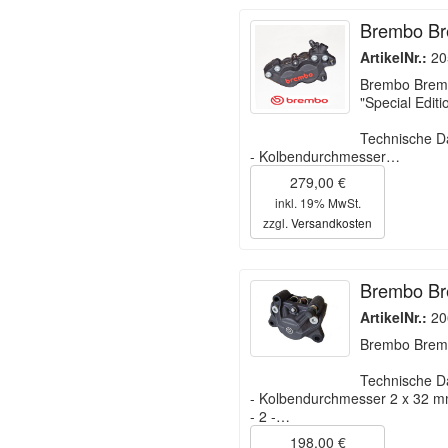
Brembo Bre
ArtikelNr.:
20
Brembo Bremsz
"Special Editi
Technische D
- Kolbendurchmesser…
279,00 €
inkl. 19% MwSt.
zzgl.
Versandkosten
Brembo Br
ArtikelNr.:
20
Brembo Brems
Technische D
- Kolbendurchmesser 2 x 32 
- 2 -…
198,00 €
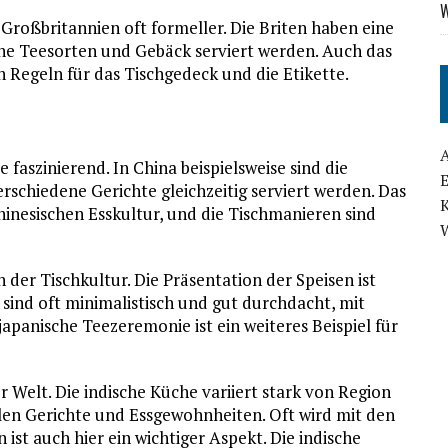
W
Großbritannien oft formeller. Die Briten haben eine
ine Teesorten und Gebäck serviert werden. Auch das
 Regeln für das Tischgedeck und die Etikette.
ie faszinierend. In China beispielsweise sind die
verschiedene Gerichte gleichzeitig serviert werden. Das
chinesischen Esskultur, und die Tischmanieren sind
in der Tischkultur. Die Präsentation der Speisen ist
sind oft minimalistisch und gut durchdacht, mit
japanische Teezeremonie ist ein weiteres Beispiel für
er Welt. Die indische Küche variiert stark von Region
llen Gerichte und Essgewohnheiten. Oft wird mit den
ist auch hier ein wichtiger Aspekt. Die indische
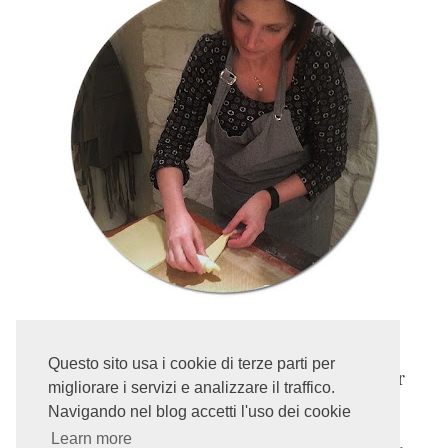
Questo sito usa i cookie di terze parti per
migliorare i servizi e analizzare il traffico.
Benvenuti nel mio blog!
Navigando nel blog accetti l'uso dei cookie
Sono
Nicoletta
- FoodBlogger Giramondo per
Learn more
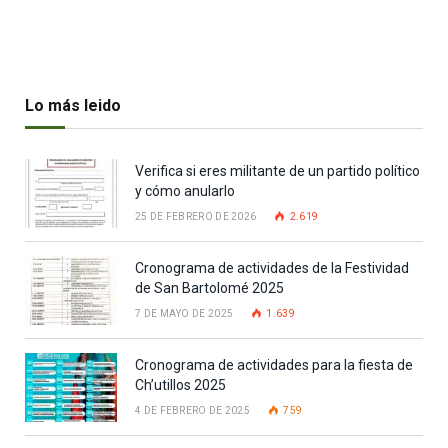
Lo más leido
Verifica si eres militante de un partido político
y cómo anularlo
25 DE FEBRERO DE 2026
2.619
Cronograma de actividades de la Festividad
de San Bartolomé 2025
7 DE MAYO DE 2025
1.639
Cronograma de actividades para la fiesta de
Ch’utillos 2025
4 DE FEBRERO DE 2025
759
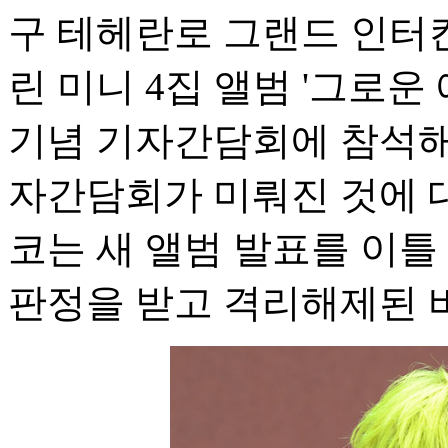
구 테헤란로 그랜드 인터
린 미니 4집 앨범 '그로운 애스
기념 기자간담회에 참석해
자간담회가 미뤄진 것에 대
코는 새 앨범 발표를 이틀 
판정을 받고 격리해제된 바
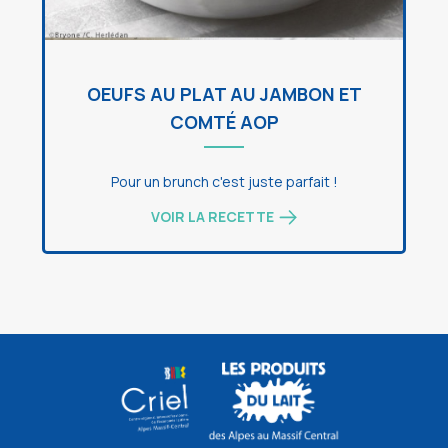
OEUFS AU PLAT AU JAMBON ET
COMTÉ AOP
Pour un brunch c'est juste parfait !
VOIR LA RECETTE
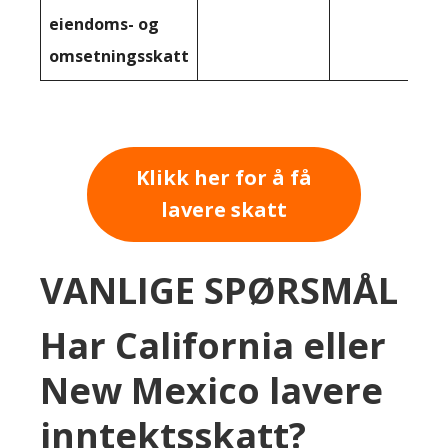
eiendoms- og
omsetningsskatt
Klikk her for å få
lavere skatt
VANLIGE SPØRSMÅL
Har California eller
New Mexico lavere
inntektsskatt?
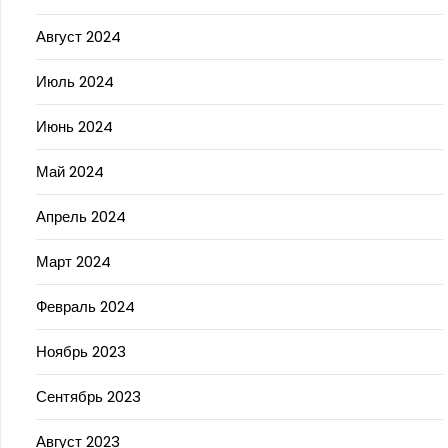
Август 2024
Июль 2024
Июнь 2024
Май 2024
Апрель 2024
Март 2024
Февраль 2024
Ноябрь 2023
Сентябрь 2023
Август 2023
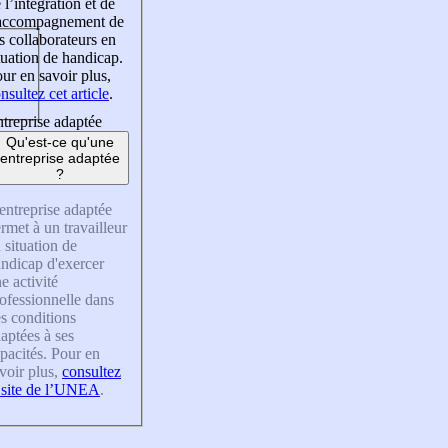
 l’intégration et de
’accompagnement de
s collaborateurs en
tuation de handicap.
ur en savoir plus,
nsultez cet article
.
treprise adaptée
Qu'est-ce qu'une
entreprise adaptée
?
entreprise adaptée
rmet à un travailleur
 situation de
ndicap d'exercer
e activité
ofessionnelle dans
s conditions
aptées à ses
pacités. Pour en
voir plus,
consultez
 site de l’UNEA
.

━━━━

EXERCISE: Everything from the line containing "tuation de handicap." through the final line of the listing, inclusive, must be reproduced exactly; leave out the rest.

RESPONSE TO THE EXERCISE:
tuation de handicap.
ur en savoir plus,
nsultez cet article
.
treprise adaptée
Qu'est-ce qu'une
entreprise adaptée
?
entreprise adaptée
rmet à un travailleur
 situation de
ndicap d'exercer
e activité
ofessionnelle dans
s conditions
aptées à ses
pacités. Pour en
voir plus,
consultez
 site de l’UNEA
.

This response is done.